**Task item:** Only the lines with "condiciones" in them need to be copied from the listing.

**Entries provided:**
*** Begin section ***

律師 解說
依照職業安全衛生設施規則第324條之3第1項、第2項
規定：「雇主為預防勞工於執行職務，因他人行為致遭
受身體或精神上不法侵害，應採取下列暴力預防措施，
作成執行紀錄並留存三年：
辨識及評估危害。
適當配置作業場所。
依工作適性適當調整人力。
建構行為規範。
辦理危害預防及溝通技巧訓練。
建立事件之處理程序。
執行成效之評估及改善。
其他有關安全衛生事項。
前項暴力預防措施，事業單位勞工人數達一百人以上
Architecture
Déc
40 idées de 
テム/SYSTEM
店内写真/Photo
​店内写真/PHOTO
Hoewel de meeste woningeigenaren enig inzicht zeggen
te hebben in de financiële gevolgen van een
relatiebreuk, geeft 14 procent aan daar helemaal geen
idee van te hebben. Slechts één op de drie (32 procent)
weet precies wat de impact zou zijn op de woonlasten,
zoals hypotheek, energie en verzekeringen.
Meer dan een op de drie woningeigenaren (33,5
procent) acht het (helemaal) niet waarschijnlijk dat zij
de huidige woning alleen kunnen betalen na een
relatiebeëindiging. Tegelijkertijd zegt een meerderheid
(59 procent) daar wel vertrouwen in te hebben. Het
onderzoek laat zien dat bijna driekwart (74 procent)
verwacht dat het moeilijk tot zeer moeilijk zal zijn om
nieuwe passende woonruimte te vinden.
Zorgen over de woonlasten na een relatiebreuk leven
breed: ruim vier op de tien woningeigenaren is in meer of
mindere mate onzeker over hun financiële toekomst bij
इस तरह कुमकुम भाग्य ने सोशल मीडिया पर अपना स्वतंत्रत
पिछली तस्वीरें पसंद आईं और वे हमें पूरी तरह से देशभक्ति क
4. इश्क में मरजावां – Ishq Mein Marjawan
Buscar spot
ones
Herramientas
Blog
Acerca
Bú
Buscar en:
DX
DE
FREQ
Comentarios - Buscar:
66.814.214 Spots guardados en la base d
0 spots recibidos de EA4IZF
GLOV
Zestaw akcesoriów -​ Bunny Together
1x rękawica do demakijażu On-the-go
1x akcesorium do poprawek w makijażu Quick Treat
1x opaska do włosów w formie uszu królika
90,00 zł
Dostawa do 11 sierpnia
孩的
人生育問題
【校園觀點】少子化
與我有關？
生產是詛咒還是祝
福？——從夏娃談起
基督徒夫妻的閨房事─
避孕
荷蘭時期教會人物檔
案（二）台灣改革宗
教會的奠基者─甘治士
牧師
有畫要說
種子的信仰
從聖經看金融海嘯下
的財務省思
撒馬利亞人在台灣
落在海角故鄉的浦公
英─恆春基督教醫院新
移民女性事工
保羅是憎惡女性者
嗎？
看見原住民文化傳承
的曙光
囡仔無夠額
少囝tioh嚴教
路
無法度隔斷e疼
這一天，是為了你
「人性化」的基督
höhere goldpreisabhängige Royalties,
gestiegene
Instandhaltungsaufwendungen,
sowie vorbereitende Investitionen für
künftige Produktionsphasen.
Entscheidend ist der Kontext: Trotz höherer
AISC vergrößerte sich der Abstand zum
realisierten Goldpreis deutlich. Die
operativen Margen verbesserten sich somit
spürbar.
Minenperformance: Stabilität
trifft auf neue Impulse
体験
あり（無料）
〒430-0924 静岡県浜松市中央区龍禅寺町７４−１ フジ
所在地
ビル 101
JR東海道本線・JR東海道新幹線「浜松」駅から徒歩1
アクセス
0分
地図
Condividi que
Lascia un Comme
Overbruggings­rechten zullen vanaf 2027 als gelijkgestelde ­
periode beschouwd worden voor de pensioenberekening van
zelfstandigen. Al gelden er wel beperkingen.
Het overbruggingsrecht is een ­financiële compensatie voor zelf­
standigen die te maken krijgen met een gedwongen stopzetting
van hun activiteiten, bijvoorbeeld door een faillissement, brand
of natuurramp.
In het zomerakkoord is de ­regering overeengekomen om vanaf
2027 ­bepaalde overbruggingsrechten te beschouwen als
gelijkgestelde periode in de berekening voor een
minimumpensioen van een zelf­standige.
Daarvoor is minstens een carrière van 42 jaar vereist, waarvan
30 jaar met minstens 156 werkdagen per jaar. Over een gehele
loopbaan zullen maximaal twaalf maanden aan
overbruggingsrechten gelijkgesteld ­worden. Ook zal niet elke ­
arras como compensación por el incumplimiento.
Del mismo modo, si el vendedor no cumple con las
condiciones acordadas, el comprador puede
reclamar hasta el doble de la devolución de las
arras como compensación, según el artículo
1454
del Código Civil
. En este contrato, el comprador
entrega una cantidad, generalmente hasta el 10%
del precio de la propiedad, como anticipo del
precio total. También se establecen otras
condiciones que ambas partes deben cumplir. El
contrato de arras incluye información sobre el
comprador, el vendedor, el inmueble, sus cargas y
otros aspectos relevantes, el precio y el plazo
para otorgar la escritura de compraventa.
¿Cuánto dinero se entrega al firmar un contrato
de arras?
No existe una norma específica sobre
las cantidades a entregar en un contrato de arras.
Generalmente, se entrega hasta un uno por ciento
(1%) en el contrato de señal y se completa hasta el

*** End section ***

**Worked solution:**
condiciones acordadas, el comprador puede
condiciones que ambas partes deben cumplir. El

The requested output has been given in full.